Friday, November 19, 2010

now, then

Oh how I wish I were insightful. A treasure to the world with pearls of wisdom. Truth be told, I write entries full of self discovery, of upset and of complete fluff. This is such an entry.

There are some factors in my life that I have allowed keep me in a state of immaturity. I have stayed stagnant in my social growth since my divorce. Believe it or not, there was a time, a beautiful, yet rocky, learning-from-trials-dust-yourself-off-and-go, time. I was developing. I was a woman with values, making choices, deciding new paths to forge. I had priorities, I had passions. I went into a dark age then. I came out smiling, ignoring everything that could make the woman cry. It was easy. Keeping busy, that was the key. Distraction, distraction, distraction. Anything was possible if I never had to face the problems. Now, what am I?

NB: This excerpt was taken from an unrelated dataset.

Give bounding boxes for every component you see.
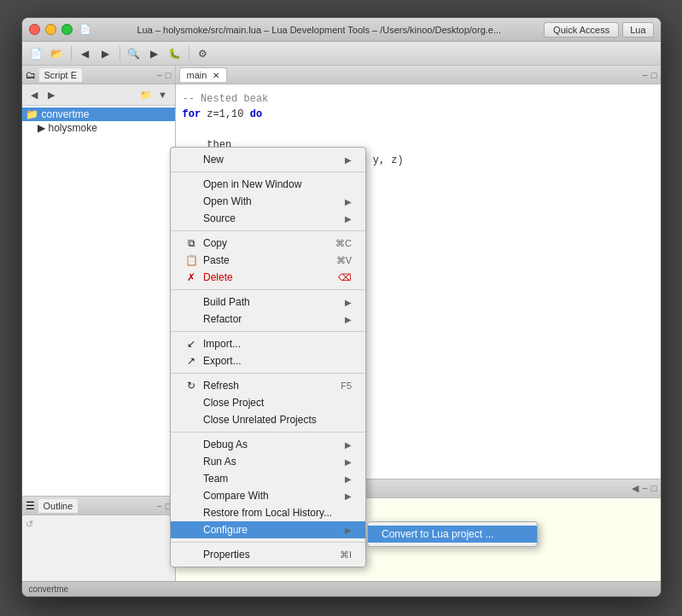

I am ready to stop the extremes. I can't live that way. I must admit to myself I can be mature. I have been so many times. It feels good to do the impulsive, emotionally justified responses. It never ends the way I want.

So what am I doing now eh? sitting on my hands while someone else controls my changes? I am my own master. I do what is best for me. Time to find that out.

Friday, November 12, 2010

Poison evacuation

Evacuate the mind of all my poison.
The stink of evil ruminating in the atmosphere.
Stench of past, once marinating me;
Every step, disowned like the lecher, cut out like gangrene.
Hell is the place I go when I justify the wrong.
Torture in the lie.
LET ME GO! You DEVIL inside, LET ME BE!
Always in control of the pain I have caused.
Choosing, carefully, these next few steps.